Step 3: Hub existence check (runs at L2 dryRun)

Pre-check: this step requires a skill-hub query tool (e.g. clawhub). If unavailable → skip Hub checks; mark D7-W1 as "cannot verify (no hub tooling)", downgrade to WARN, do not abort.

Extract the name field from frontmatter.
Use the available skill-hub query tool to check whether the skill is already published.
Record the result against D7-W1 (not published → WARN, not ERR).

Step 4: Dependency & footprint analysis (D7)

D7-W1 Hub publish status (consolidated from Step 3).
D7-W2 Precise dependency-skill list + purpose annotation + existence check (local ✅ / hub-has-not-installed ⚠️ / not-found ❌). Output a full list in report section "VI. Skill Dependencies" regardless of count; ≥ 5 deps → WARN; depending on a "not found ❌" skill → ERR; depending on a "hub-has-not-installed ⚠️" skill → WARN.
D7-W3 Code ≥ 5000 lines or scripts ≥ 10 → identify high-cohesion modules and suggest a split direction.

Step 5: Aggregate scoring

Total 115 points

Dimension	Max
D1 Process closure & idempotency	13
D2 Tool & command conventions	10
D3 Portability & defense	15
D4 Skill usability conventions	21
D5 Security & op risk	21
D6 Code & doc quality	31
D7 Dependency & footprint health	4
Total	115

📊 Scoring convention: ERR is uniformly 3 points (a hit means FAIL; the point value carries no real meaning). WARN uses three priority tiers (high 3 / mid 2 / low 1) — the difference is meant to guide fix order.

Dual-judgement (both conditions must hold for PASS):

Pass line is uniformly 90 at both depths (skipped items don't count toward the actual max but don't change the pass line):

Depth	Actual max	Pass line
L1 static	112	≥ 90
L2 dryRun	115	≥ 90

Condition	Result
Total ≥ pass line AND zero ERR	✅ PASS
Any ERR, OR total < pass line	❌ FAIL

Step 6: Produce the scorecard MD file

Generate the full report using references/output-template.md.

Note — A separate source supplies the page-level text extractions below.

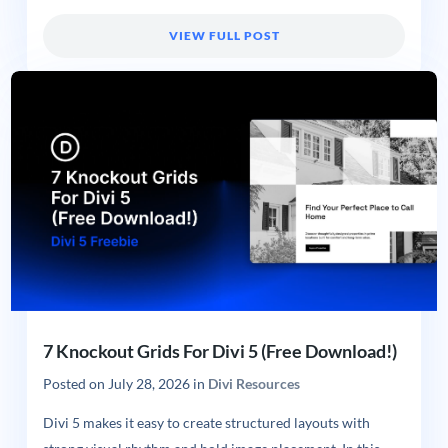
VIEW FULL POST
7 Knockout Grids For Divi 5 (Free Download!)
Posted on
July 28, 2026
in
Divi Resources
Divi 5 makes it easy to create structured layouts with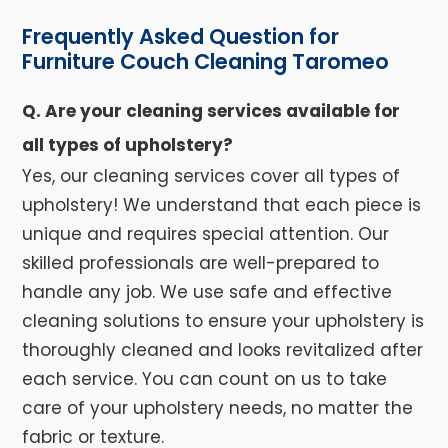
Frequently Asked Question for
Furniture Couch Cleaning Taromeo
Q. Are your cleaning services available for
all types of upholstery?
Yes, our cleaning services cover all types of
upholstery! We understand that each piece is
unique and requires special attention. Our
skilled professionals are well-prepared to
handle any job. We use safe and effective
cleaning solutions to ensure your upholstery is
thoroughly cleaned and looks revitalized after
each service. You can count on us to take
care of your upholstery needs, no matter the
fabric or texture.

Write path: {skill-path}/AUDIT-{YYYY-MM-DD}.md

AUDIT-*.md should not be packaged with the skill (D4-E5 will detect this).

Step 7: Output summary

📋 Audit complete: {skill-name}
─────────────────────────────────────
Total score: {score}/{max}   {PASS ✅ / FAIL ❌}  (L1 max 112 / L2 dryRun max 115)
Pass line:   ≥ 90 (uniform across L1 / L2 dryRun)  AND  zero ERR (dual-judgement)
Depth:       {L1 static / L2 dryRun}

🔴 ERR: {n}   |   🟡 WARN: {n}
Highest-priority fix: {ID and name of the highest-deduction ERR}

Estimated score after fixing all ERR: {estimated}/{max}

📁 Scorecard: {skill-path}/AUDIT-{date}.md

🔧 Fix: {N} items auto-fixable / {M} items need human confirmation
   Reply "fix" to start auto-fix (the skill folder is backed up first).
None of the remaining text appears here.